No. But there seems to be a problem in the problem statement, because it states that joint B is in equilibrium which implies that the block must be in equilibrium also. But the solution gives a kinetic (moving) friction value, so something went wrong here, the joint cannot be in equilibrium with the given values.

 

[goldfish9776]

No. But there seems to be a problem in the problem statement, because it states that joint B is in equilibrium which implies that the block must be in equilibrium also. But the solution gives a kinetic (moving) friction value, so something went wrong here, the joint cannot be in equilibrium with the given values.

so , the correct one should be 100(9.81)sin20 +150 only ?

 

[PhanthomJay]

so , the correct one should be 100(9.81)sin20 +150 only ?

No, a free body diagram of the block will show that in addition to the two down-the-plane forces you have identified, there is a tension force acting up the plane and possibly a friction force acting parallel to the plane.
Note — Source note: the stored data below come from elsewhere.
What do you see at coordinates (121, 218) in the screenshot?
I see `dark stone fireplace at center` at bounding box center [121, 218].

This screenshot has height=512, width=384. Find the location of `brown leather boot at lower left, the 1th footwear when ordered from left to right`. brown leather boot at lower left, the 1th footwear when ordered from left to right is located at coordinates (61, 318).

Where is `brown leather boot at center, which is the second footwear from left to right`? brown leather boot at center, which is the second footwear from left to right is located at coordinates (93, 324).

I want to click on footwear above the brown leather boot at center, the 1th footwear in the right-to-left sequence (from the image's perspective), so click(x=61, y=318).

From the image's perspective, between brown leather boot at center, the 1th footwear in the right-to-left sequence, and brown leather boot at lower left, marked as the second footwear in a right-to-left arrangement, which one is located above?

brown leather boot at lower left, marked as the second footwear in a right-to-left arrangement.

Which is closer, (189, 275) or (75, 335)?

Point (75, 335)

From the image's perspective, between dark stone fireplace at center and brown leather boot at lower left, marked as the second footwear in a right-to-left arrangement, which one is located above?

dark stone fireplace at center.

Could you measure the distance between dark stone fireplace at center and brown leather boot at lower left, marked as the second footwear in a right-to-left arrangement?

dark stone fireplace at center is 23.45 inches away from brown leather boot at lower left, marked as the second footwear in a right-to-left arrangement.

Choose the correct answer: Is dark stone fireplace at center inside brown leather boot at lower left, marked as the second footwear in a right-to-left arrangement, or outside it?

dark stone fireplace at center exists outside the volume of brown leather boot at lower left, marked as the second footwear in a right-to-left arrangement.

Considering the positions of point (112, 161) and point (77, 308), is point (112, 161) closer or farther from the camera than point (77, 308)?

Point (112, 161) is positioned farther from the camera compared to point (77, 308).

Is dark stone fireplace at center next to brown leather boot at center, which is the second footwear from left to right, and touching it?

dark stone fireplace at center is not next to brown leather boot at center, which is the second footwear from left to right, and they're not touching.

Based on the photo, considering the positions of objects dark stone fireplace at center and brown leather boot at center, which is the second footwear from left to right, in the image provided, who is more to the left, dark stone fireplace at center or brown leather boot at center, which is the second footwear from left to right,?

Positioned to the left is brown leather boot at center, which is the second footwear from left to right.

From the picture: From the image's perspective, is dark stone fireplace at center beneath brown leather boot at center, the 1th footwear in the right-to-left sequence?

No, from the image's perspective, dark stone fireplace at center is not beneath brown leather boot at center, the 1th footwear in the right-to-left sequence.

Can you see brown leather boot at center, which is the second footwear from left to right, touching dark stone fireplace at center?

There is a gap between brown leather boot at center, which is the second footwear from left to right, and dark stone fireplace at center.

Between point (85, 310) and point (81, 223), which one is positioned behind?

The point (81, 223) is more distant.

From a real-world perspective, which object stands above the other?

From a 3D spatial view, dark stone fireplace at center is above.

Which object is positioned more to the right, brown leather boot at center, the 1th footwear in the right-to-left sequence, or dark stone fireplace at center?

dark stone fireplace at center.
Now the problem states that the joint B is in equilibrium (not accelerating) and thus the block also must not be accelerating. But when you draw a free body diagram of the joint at B to determine the tension force, and apply that force to the block, there is not enough available static friction force down the plane to keep the block from moving, which is in contradiction with the problem statement. As I see it, the problem is not correctly worded.

 

[Doc Al]

As I see it, the problem is not correctly worded.

I agree. A very poorly worded problem. (It reads as if translated from another language.)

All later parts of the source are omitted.